Report each line of the entries below that has the word "Humano" in it.

○ ○ ○ ○ ○

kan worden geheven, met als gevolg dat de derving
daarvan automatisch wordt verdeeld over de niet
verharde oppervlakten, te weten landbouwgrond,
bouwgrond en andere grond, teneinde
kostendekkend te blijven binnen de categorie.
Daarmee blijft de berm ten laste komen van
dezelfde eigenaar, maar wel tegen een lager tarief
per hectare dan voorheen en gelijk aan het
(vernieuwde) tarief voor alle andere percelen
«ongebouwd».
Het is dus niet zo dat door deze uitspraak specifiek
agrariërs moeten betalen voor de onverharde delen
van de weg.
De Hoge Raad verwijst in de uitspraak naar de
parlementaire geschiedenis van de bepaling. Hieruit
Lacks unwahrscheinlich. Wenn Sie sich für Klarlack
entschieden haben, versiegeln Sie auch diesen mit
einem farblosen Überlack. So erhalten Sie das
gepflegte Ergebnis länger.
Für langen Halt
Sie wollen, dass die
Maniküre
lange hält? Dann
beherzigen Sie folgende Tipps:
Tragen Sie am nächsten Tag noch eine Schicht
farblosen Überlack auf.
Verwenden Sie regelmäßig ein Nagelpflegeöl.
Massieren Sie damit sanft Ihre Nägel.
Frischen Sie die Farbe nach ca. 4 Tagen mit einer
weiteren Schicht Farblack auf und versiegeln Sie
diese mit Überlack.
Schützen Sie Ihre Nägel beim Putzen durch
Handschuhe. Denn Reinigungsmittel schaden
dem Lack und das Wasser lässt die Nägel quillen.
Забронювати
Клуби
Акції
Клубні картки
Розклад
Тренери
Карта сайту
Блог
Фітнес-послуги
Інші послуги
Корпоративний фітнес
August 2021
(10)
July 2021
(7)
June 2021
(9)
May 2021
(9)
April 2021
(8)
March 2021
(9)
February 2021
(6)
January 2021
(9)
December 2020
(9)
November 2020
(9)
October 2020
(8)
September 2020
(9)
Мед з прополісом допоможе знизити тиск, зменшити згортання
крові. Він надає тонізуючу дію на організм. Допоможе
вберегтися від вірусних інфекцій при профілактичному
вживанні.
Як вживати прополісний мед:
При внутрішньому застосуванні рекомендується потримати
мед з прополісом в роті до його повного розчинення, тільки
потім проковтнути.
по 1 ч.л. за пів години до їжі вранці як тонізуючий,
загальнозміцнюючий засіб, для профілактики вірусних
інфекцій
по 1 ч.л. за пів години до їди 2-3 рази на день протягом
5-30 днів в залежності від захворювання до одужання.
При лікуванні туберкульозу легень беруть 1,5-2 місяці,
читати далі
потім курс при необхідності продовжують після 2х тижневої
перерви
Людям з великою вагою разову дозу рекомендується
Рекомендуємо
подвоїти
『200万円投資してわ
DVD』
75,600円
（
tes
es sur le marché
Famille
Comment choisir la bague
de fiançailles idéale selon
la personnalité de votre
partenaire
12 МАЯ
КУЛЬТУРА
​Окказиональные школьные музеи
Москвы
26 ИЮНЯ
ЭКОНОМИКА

○ ○ ○ ○ ○

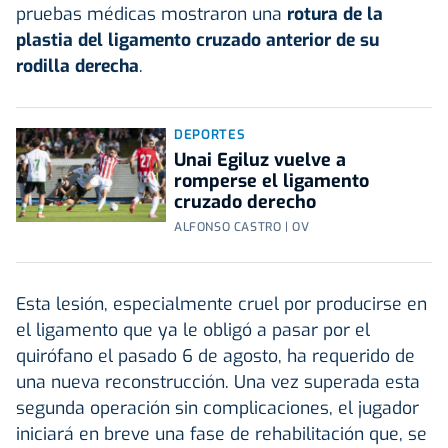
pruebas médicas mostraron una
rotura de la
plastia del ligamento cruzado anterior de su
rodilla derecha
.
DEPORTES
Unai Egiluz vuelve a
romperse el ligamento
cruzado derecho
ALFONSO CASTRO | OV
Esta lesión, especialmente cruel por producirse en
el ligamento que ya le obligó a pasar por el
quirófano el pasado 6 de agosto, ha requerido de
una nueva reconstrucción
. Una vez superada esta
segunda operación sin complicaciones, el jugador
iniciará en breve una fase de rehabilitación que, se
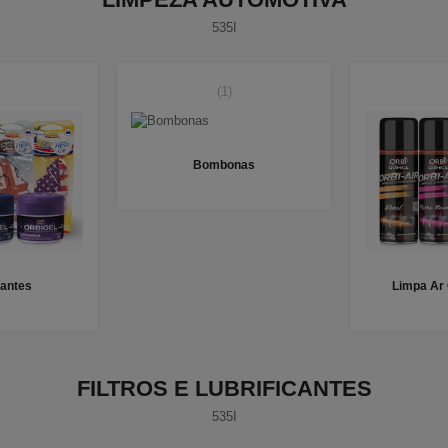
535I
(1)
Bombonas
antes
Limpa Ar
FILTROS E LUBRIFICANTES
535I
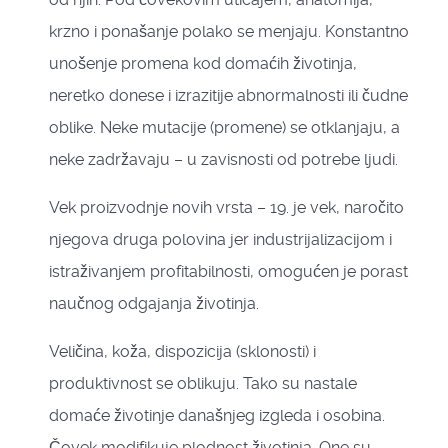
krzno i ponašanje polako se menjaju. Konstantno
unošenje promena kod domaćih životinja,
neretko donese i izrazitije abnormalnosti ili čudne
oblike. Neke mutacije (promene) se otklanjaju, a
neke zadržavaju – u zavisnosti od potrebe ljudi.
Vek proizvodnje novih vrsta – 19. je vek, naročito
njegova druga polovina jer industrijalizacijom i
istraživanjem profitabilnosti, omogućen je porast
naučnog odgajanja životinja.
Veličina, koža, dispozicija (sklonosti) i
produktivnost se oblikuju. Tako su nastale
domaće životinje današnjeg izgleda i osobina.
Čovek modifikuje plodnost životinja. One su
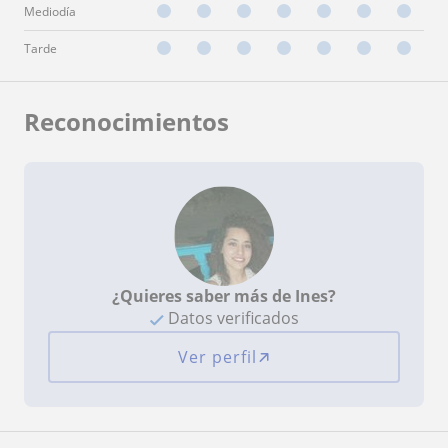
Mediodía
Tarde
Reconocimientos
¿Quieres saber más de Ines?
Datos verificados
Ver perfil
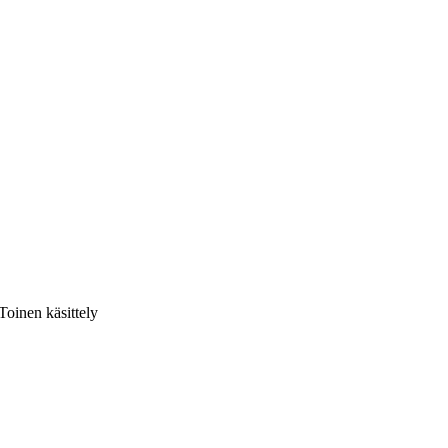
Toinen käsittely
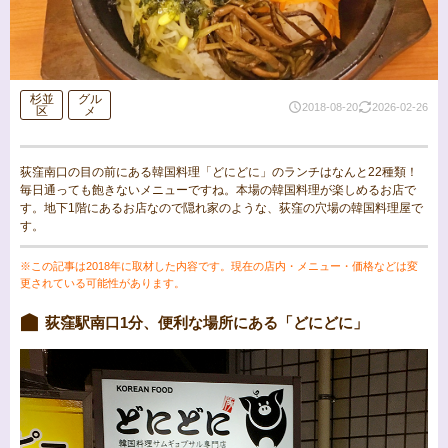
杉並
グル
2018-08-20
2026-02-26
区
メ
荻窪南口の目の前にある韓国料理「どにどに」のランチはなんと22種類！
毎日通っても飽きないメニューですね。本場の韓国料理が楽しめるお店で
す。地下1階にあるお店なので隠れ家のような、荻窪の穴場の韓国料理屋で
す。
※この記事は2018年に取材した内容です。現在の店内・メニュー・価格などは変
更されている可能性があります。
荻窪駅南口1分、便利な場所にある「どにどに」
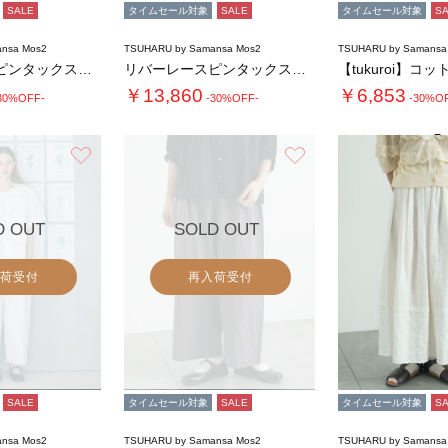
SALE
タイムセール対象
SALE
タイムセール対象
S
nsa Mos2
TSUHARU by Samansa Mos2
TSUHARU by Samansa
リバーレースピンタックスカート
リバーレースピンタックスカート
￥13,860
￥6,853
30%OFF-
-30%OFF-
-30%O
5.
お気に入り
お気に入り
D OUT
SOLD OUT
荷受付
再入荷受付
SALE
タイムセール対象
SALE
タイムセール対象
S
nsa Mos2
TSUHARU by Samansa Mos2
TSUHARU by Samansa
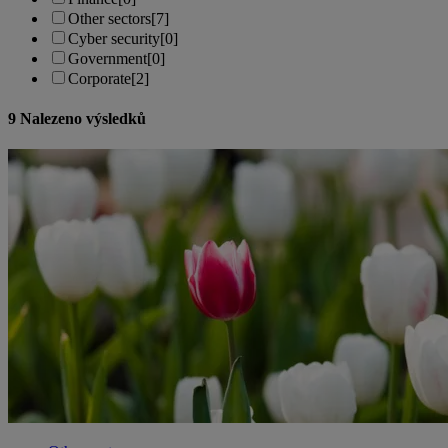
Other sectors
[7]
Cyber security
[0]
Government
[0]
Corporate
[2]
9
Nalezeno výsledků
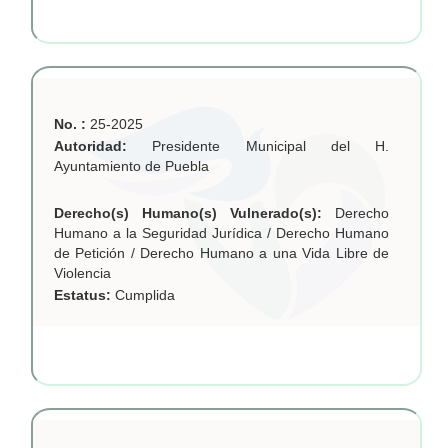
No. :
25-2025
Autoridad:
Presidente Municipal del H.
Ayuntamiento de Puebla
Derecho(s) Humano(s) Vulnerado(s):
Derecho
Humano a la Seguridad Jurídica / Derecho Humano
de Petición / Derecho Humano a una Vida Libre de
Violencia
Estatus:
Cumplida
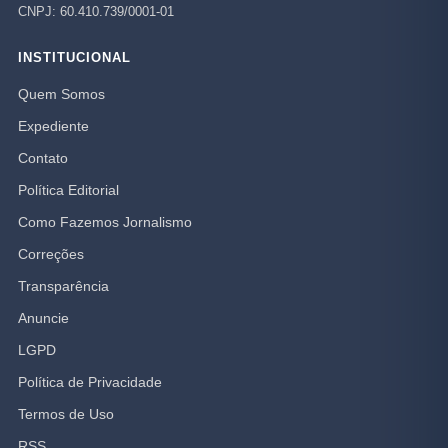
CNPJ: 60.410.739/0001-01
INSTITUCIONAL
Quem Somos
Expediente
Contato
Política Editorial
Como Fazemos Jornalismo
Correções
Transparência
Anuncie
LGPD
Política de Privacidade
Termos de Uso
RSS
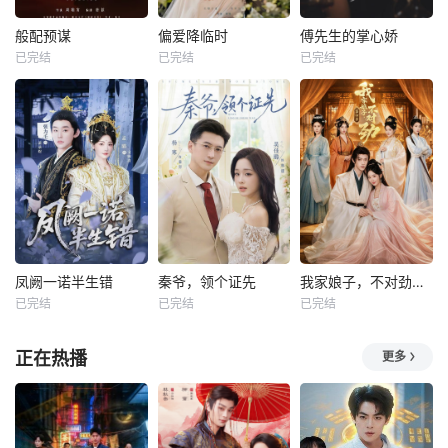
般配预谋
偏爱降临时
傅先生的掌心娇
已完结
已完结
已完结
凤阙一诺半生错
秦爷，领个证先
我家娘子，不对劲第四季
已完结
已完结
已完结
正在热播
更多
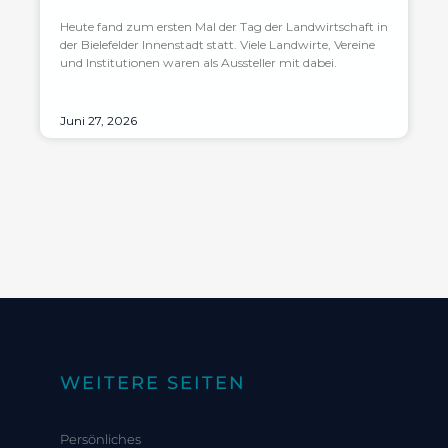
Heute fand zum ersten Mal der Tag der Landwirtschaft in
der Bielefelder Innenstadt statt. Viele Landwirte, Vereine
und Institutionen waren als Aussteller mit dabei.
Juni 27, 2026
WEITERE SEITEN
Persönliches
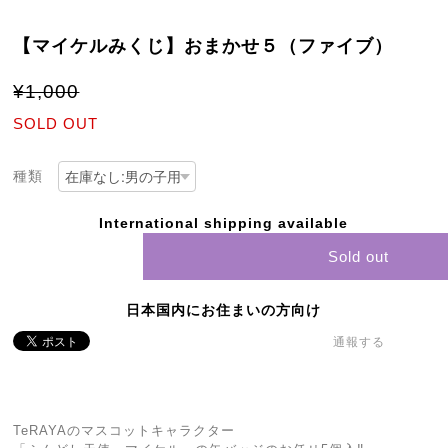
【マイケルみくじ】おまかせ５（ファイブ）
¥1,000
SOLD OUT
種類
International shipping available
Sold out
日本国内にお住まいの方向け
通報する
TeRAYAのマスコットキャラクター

○ ○ ○ ○ ○

Answer to this problem
Derecho(s) Humano(s) Vulnerado(s):
Humano a la Seguridad Jurídica / Derecho Humano
de Petición / Derecho Humano a una Vida Libre de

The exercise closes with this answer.